--- START ---
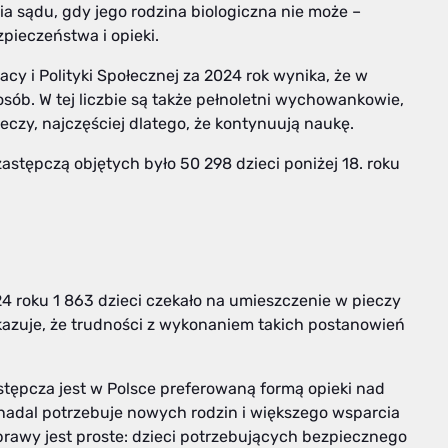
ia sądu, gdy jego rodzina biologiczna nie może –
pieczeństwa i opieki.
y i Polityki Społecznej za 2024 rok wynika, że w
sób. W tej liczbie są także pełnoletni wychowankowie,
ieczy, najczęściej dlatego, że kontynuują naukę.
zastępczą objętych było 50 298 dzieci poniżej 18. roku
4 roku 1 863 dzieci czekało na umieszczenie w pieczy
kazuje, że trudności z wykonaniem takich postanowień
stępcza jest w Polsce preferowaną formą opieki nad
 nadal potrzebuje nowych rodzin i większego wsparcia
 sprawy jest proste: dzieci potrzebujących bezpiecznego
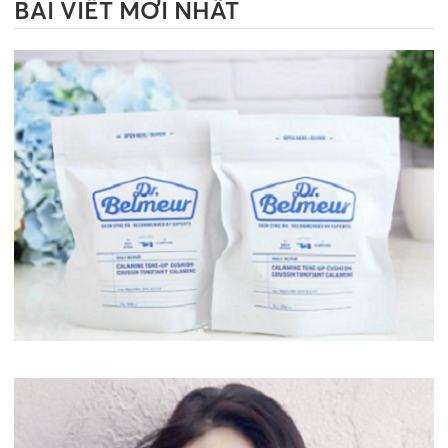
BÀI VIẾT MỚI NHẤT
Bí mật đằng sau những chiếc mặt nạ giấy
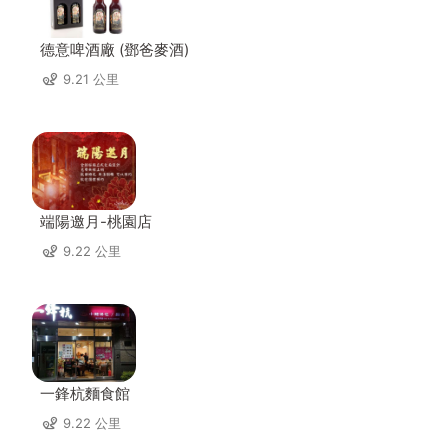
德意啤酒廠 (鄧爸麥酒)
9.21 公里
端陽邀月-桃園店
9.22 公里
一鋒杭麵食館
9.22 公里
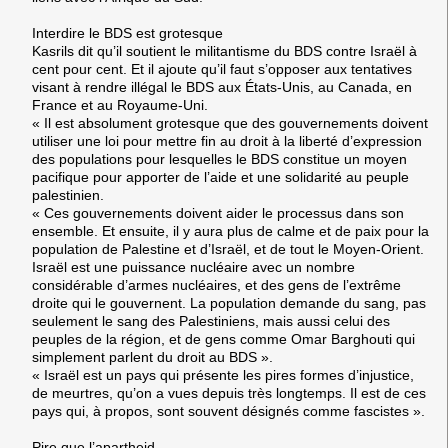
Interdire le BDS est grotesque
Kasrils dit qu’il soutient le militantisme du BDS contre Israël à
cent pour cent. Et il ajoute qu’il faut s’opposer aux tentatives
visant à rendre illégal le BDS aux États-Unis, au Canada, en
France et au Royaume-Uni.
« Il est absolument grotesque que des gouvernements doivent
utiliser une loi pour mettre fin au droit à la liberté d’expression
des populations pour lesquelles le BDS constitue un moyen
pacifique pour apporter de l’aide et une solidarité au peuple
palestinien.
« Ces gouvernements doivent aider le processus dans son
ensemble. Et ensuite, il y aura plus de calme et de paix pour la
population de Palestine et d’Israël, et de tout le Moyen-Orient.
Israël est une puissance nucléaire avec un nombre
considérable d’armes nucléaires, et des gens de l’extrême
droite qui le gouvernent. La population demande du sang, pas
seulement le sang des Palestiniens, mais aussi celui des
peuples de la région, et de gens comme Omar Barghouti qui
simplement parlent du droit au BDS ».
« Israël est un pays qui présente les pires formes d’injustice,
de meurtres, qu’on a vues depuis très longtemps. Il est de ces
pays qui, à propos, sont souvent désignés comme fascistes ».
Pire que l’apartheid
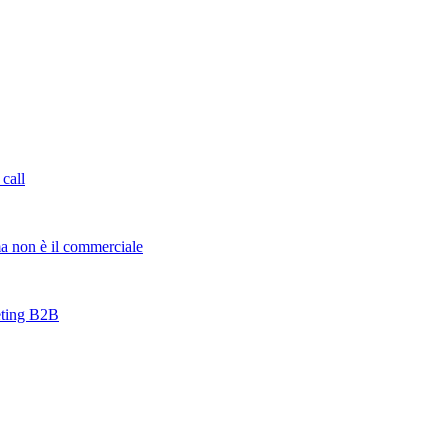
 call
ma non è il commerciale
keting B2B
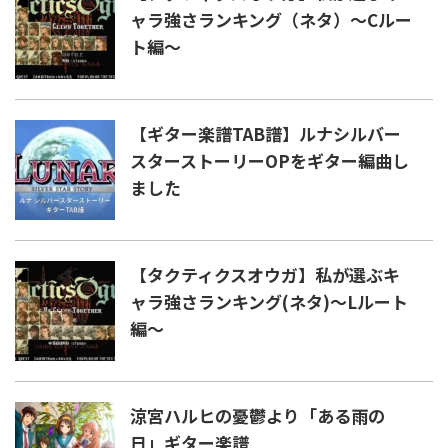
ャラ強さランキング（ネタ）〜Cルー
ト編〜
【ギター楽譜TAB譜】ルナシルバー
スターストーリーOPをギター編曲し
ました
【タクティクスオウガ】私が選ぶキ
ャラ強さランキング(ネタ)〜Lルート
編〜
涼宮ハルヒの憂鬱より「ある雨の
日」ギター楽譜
--- END ---
About this exercise: Please print the entries above exactly. Skip every picture.

Result for this exercise:
ia sądu, gdy jego rodzina biologiczna nie może –
pieczeństwa i opieki.
y i Polityki Społecznej za 2024 rok wynika, że w
sób. W tej liczbie są także pełnoletni wychowankowie,
ieczy, najczęściej dlatego, że kontynuują naukę.
zastępczą objętych było 50 298 dzieci poniżej 18. roku
4 roku 1 863 dzieci czekało na umieszczenie w pieczy
kazuje, że trudności z wykonaniem takich postanowień
stępcza jest w Polsce preferowaną formą opieki nad
 nadal potrzebuje nowych rodzin i większego wsparcia
 sprawy jest proste: dzieci potrzebujących bezpiecznego
BÀI VIẾT MỚI NHẤT
Bí mật đằng sau những chiếc mặt nạ giấy
德意啤酒廠 (鄧爸麥酒)
9.21 公里
端陽邀月-桃園店
9.22 公里
一鋒杭麵食館
9.22 公里
Interdire le BDS est grotesque
Kasrils dit qu’il soutient le militantisme du BDS contre Israël à
cent pour cent. Et il ajoute qu’il faut s’opposer aux tentatives
visant à rendre illégal le BDS aux États-Unis, au Canada, en
France et au Royaume-Uni.
« Il est absolument grotesque que des gouvernements doivent
utiliser une loi pour mettre fin au droit à la liberté d’expression
des populations pour lesquelles le BDS constitue un moyen
pacifique pour apporter de l’aide et une solidarité au peuple
palestinien.
« Ces gouvernements doivent aider le processus dans son
ensemble. Et ensuite, il y aura plus de calme et de paix pour la
population de Palestine et d’Israël, et de tout le Moyen-Orient.
Israël est une puissance nucléaire avec un nombre
considérable d’armes nucléaires, et des gens de l’extrême
droite qui le gouvernent. La population demande du sang, pas
seulement le sang des Palestiniens, mais aussi celui des
peuples de la région, et de gens comme Omar Barghouti qui
simplement parlent du droit au BDS ».
« Israël est un pays qui présente les pires formes d’injustice,
de meurtres, qu’on a vues depuis très longtemps. Il est de ces
pays qui, à propos, sont souvent désignés comme fascistes ».
Pire que l’apartheid
 call
ma non è il commerciale
keting B2B
ャラ強さランキング（ネタ）〜Cルー
ト編〜
【ギター楽譜TAB譜】ルナシルバー
スターストーリーOPをギター編曲し
ました
【タクティクスオウガ】私が選ぶキ
ャラ強さランキング(ネタ)〜Lルート
編〜
涼宮ハルヒの憂鬱より「ある雨の
日」ギター楽譜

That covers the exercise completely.